Bu nedenle ülkede bir görüş egemen olmaya başlarsa hemen bu iyi niyetli mi değil mi diye sorarım ve iyi niyetli olsa bile birilerinin bunu kullanarak hedeflerine varmaya çalışabilecekleri ihtimalini göz önünde tutarım.
Son zamanlarda ülkemizde demokrasi ve insan hakları ön planda ve bu düşünce iyi niyetle gündeme taşındı. Ancak bazı güçlerin bunu kullanarak iktidarı zor duruma sokmaya çalışıp çalışmadıkları araştırılmalıdır. Şu konuların iyi niyetli olmadığını düşünüyorum. Demokrasi ve halkın seçtikleri ön plana çıkarılıp atanmışlar aşağılanmaktadır.
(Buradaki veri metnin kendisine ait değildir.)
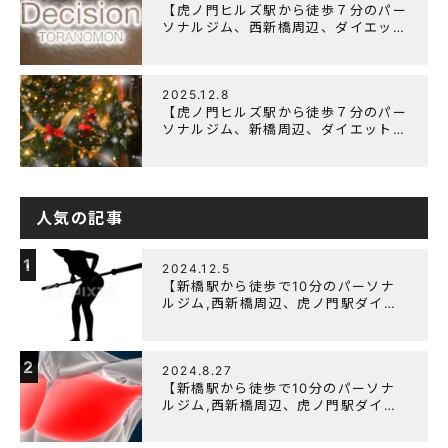
【虎ノ門ヒルズ駅から徒歩７分のパー
ソナルジム、西新橋周辺、ダイエット
にオススメのパーソナルジム】年末年
始の営業について
2025.12.8
【虎ノ門ヒルズ駅から徒歩７分のパー
ソナルジム、新橋周辺、ダイエットに
オススメのパーソナルジム】クリスマ
スキャンペーン実施中です！
人気の記事
1
2024.12.5
【新橋駅から徒歩で10分のパーソナ
ルジム,西新橋周辺、虎ノ門駅ダイエ
ットにオススメのパーソナルジム】
【筋トレ初心者編】胸トレで背中が筋
肉痛になるのはなぜか？
2
2024.8.27
【新橋駅から徒歩で10分のパーソナ
ルジム,西新橋周辺、虎ノ門駅ダイエ
ットにオススメのパーソナルジム】大
胸筋を効率よく鍛えるメニュー構成に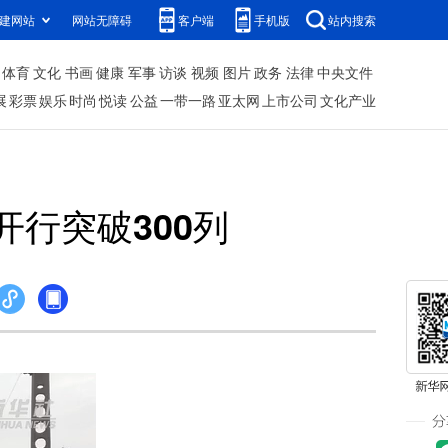
建网站
网站无障碍
客户端
手机版
站内搜索
体育
文化
书画
健康
军事
访谈
视频
图片
政务
法律
中央文件
展
彩票
娱乐
时尚
悦读
公益
一带一路
亚太网
上市公司
文化产业
行突破300列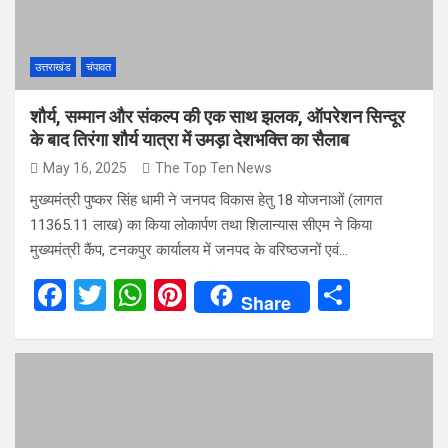
k
p
उत्तराखंड
चंपावत
शौर्य, सम्मान और संकल्प की एक साथ झलक, ऑपरेशन सिन्दूर
के बाद तिरंगा शौर्य यात्रा में उमड़ा देशभक्ति का सैलाब
May 16, 2025
The Top Ten News
मुख्यमंत्री पुष्कर सिंह धामी ने जनपद विकास हेतु 18 योजनाओं (लागत
11365.11 लाख) का किया लोकार्पण तथा शिलान्यास सीएम ने किया
मुख्यमंत्री कैंप, टनकपुर कार्यालय में जनपद के वरिष्ठजनों एवं…
F
T
W
Pi
S
Share
a
wi
h
nt
h
ce
tt
at
er
ar
b
er
s
es
e
o
A
t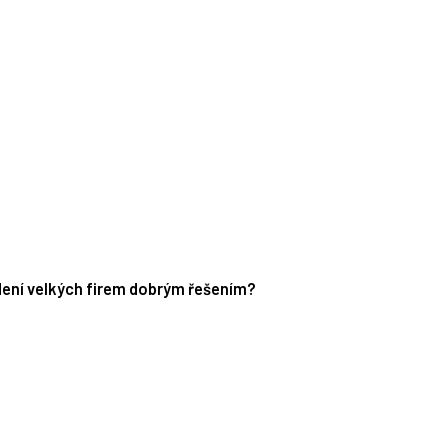
edení velkých firem dobrým řešením?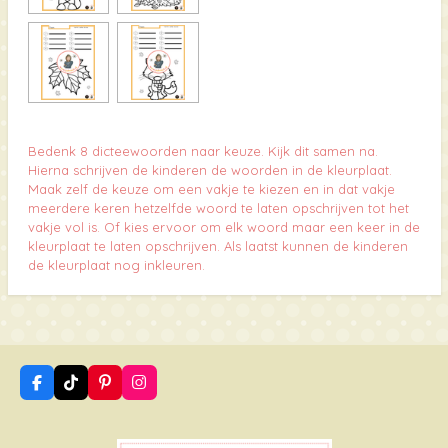
Bedenk 8 dicteewoorden naar keuze. Kijk dit samen na.
Hierna schrijven de kinderen de woorden in de kleurplaat.
Maak zelf de keuze om een vakje te kiezen en in dat vakje
meerdere keren hetzelfde woord te laten opschrijven tot het
vakje vol is. Of kies ervoor om elk woord maar een keer in de
kleurplaat te laten opschrijven. A
ls laatst kunnen de kinderen
de kleurplaat nog inkleuren.
F
T
P
I
a
i
i
n
c
k
n
s
e
T
t
t
b
o
e
a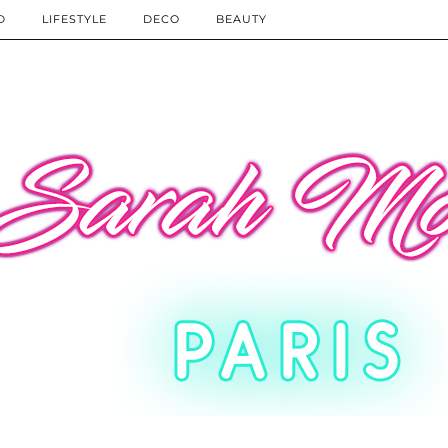
D
LIFESTYLE
DECO
BEAUTY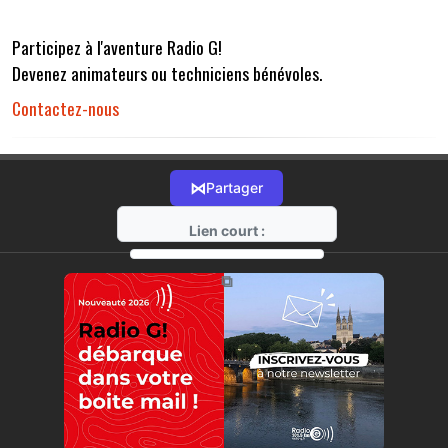
Participez à l'aventure Radio G!
Devenez animateurs ou techniciens bénévoles.
Contactez-nous
⋈
Partager
Lien court :
https://radio-g.fr?r32
⧉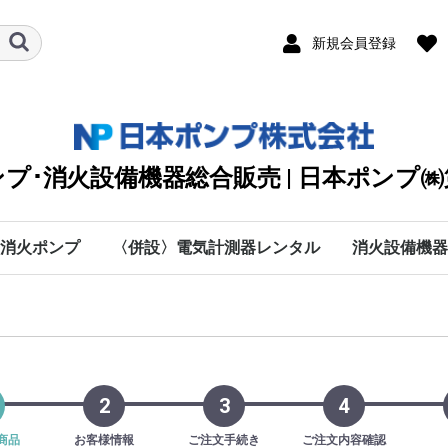
新規会員登録
プ･消火設備機器総合販売 | 日本ポンプ
消火ポンプ
〈併設〉電気計測器レンタル
消火設備機器
川本ポンプ
テラル
エバラ
日立
シバウラ防災製作所
渦巻
タービン
清水用水中
排水用水中
カスケード・オイル
クーラント・純水・特
海水用
手動・防災・真空・送
直結給水
自動給水装置
カワエース
水処理機器
付属部品
愛知時計電機
SOUKOU
MUSASHI
太陽光関連
DPK2
KTT
VJK
KTY-ET
KTY
KTU(2)
KTK-C
KJD(N)2
ステンレス水槽一体型
KTK-EC・KTK100M
KTK-M
KTGF･KTGDF
KTK-W
KTY-W･KTGDF-MFW
RJK
消火制御盤部品
消火ポンプ付属品
NXF
MJF
MKF
JPF-SVM
NXFT
0
IBU
BMSPU・BMSFU
HBU
HBP
MEFS
IBF
HBF
MEFF･FSF-E･FMSF･
MCFU･MSFU
MCFP･MSFP
PFJ
キュービクル型ユニッ
C
P
H
数字
A
B
D
E
F
G
I
K
L
A
M
O
R
S
T
V
W
O
B
W
ソラメンテ
DENYO
日本ドライケ
マルヤマエク
ヤマトプロテ
(株)横井製作
DPK2
DPK2
オプシ
旧型式
KTT【
KTT【
KTY-
KTY-
KTY【
KTY【
KTU(
KTU(
KTK-
KTK-
50Hz
60Hz
100M/
100M/
KTK-C
KTK-C
KTK-C
KTK-C
KTK-C
KTK-C
KTK-C
KTK-C
KTK-
KTK-
防振架
【50H
【60H
KTK-
KTK-
【50H
【60H
VC：9
流量計
オリフ
スルー
可とう
呼水槽
圧力計
フート
吸込ユ
NKP-B
NKP-B
NKP-K
NKP-K
NKP-K
NKP-K
MJF型
MJF型
MKF型
MKF型
MKF
JPF-S
JPF-S
NXFT/
NXFT/
HKP-K
NKP-K
50Hz
60Hz
BMSF
BMSP
BMSP
BMSF
50Hz
60Ｈz
50Hz
60Hz
MSFP
MCFP
MSFP
PFJ/5
PFJ/6
殊液
風
FMDF
ト
60Hz
2
3
4
商品
お客様情報
ご注文手続き
ご注文内容確認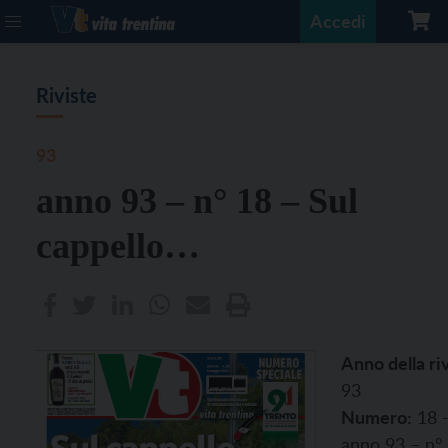
Accedi
Riviste
93
anno 93 – n° 18 – Sul
cappello…
Anno della riv
93
Numero:
18 
anno 93 – n°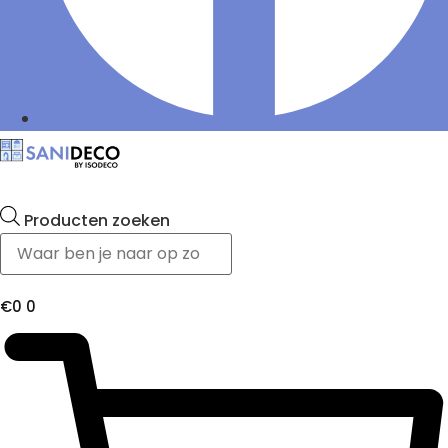
Producten zoeken
€
0
0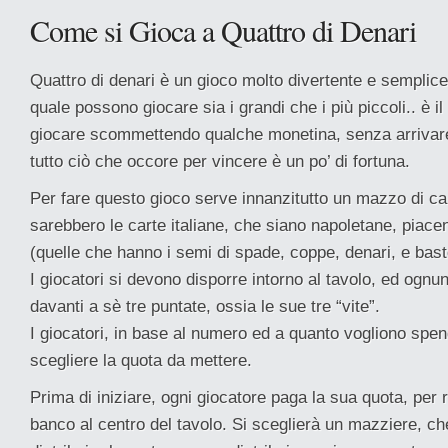
Come si Gioca a Quattro di Denari
Quattro di denari è un gioco molto divertente e semplice
quale possono giocare sia i grandi che i più piccoli.. è il
giocare scommettendo qualche monetina, senza arrivare 
tutto ciò che occore per vincere è un po’ di fortuna.
Per fare questo gioco serve innanzitutto un mazzo di car
sarebbero le carte italiane, che siano napoletane, piacen
(quelle che hanno i semi di spade, coppe, denari, e bast
I giocatori si devono disporre intorno al tavolo, ed ogn
davanti a sè tre puntate, ossia le sue tre “vite”.
I giocatori, in base al numero ed a quanto vogliono spe
scegliere la quota da mettere.
Prima di iniziare, ogni giocatore paga la sua quota, per r
banco al centro del tavolo. Si sceglierà un mazziere, c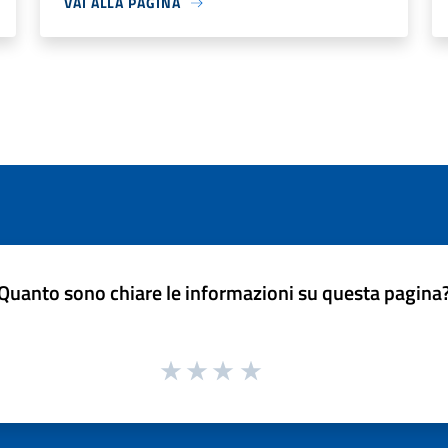
VAI ALLA PAGINA
Quanto sono chiare le informazioni su questa pagina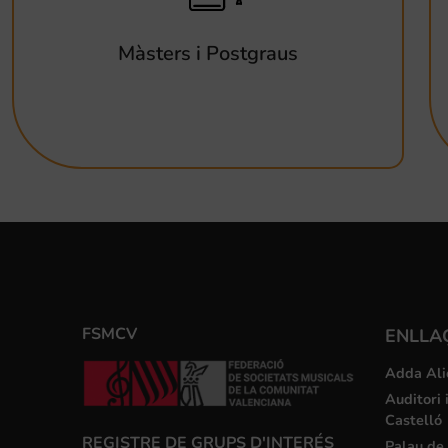
Màsters i Postgraus
FSMCV
ENLLA
Adda Ali
Auditori 
Castelló
REGISTRE DE GRUPS D'INTERÉS
Palau de 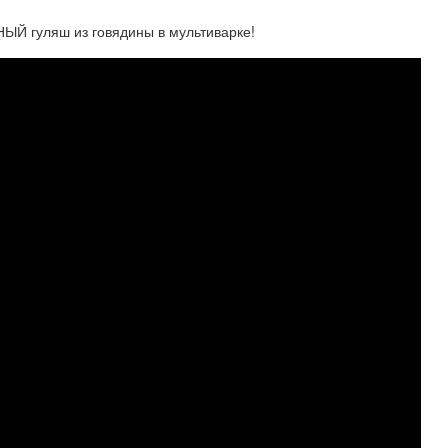
ЫЙ гуляш из говядины в мультиварке!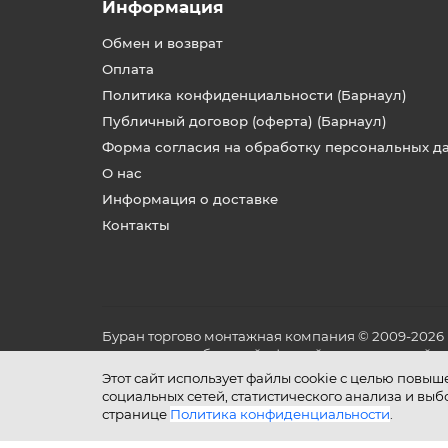
Информация
Обмен и возврат
Оплата
Политика конфиденциальности (Барнаул)
Публичный договор (оферта) (Барнаул)
Форма согласия на обработку персональных д
О нас
Информация о доставке
Контакты
Буран торгово монтажная компания © 2009-2026
не является публичной офертой, определяемой по
и условиях его эксплуатации.
Этот сайт использует файлы cookie с целью повы
социальных сетей, статистического анализа и вы
странице
Политика конфиденциальности
.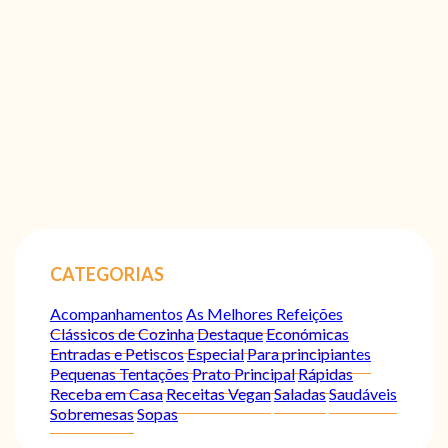
CATEGORIAS
Acompanhamentos
As Melhores Refeições
Clássicos de Cozinha
Destaque
Económicas
Entradas e Petiscos
Especial
Para principiantes
Pequenas Tentações
Prato Principal
Rápidas
Receba em Casa
Receitas Vegan
Saladas
Saudáveis
Sobremesas
Sopas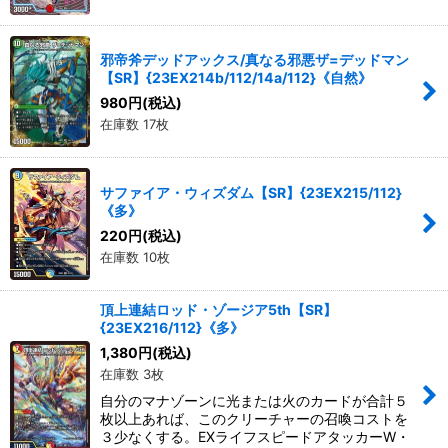
邪帝斧デッドアックス/真なる邪悪ザ=デッドマン
【SR】{23EX214b/112/14a/112}《自然》
980
円
(税込)
在庫数 17枚
サファイア・ウィズダム【SR】{23EX215/112}
《多》
220
円
(税込)
在庫数 10枚
頂上連結ロッド・ゾージア5th【SR】
{23EX216/112}《多》
1,380
円
(税込)
在庫数 3枚
自分のマナゾーンに光または火のカードが合計５
枚以上あれば、このクリーチャーの召喚コストを
３少なくする。EXライフスピードアタッカーW・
Oysa bunların birbiriyle mukayesesi anlamsızdır ve elma ile armudun hangisinin lezzetli olduğu sormak gibi bir anlam taşır. Ayrıca millet önde devlet arkadadır hatta devletin bütün kötülüklerin arkasında olduğu gibi bir izlenim yaratılmaktadır. Bunun hedefi bürokrasi ile siyasi iktidarı karşıt hale getirmek ve bürokrasiyi siyasi iktidara karşı kullanma hazırlığı olabilir.
***
Darbe hazırlıklarını yargılarken dikkatli olmak gerekir. Bu yargılamalar yanlış değildir ama içine bir takım haksızlıklar monte edilmişse ve Silahlı Kuvvetler bir hedef haline getirilip onun ülkeyi koruma değil darbe peşinde olduğu yazılıyorsa ve bunu söyleyenler iktidara yakın sayılıyorsa hedef orduyla iktidarın arasını bozmak olabilir.
Ayrıca dikkatimi çeken bir durum var. Tüm delillerin bazı darbe karşıtı, demokrasiyi seven kimseler tarafından getirildiği söyleniyor, yargılananların hiçbir savunması dikkate alınmadan onların suçlulukları sabitmiş gibi davranılıyor. Eğer bu yargılama sürecinde bazı haksızlıklar yapılır ve hazırlanmış deliller monte edilirse bu faaliyet iktidar lehine değil ileride onları 28 Şubatçıların konumuna düşürmek için hazırlık olabilir.
Delillerin değerlendirilmesi şüphesiz adaletin işidir. Ancak bunlar üzerindeki operasyonlar MİT ve Emniyet tarafından araştırılmalıdır. Yani adaletin yönlendirilmeden işlemesini sağlamak devletin görevidir ve bu adalete müdahale anlamı taşımaz.
Türkiye artık kendisi tarafından yönetilen bir ülke olma yolunda ilerliyor. Ancak bunun temel şartı hasma karşı da adil olmak ve kimsenin şerefiyle oynamamaktır. Ayrıca hasma karşı en sert ifadeler değil en doğru sözler değerli sayılmalıdır.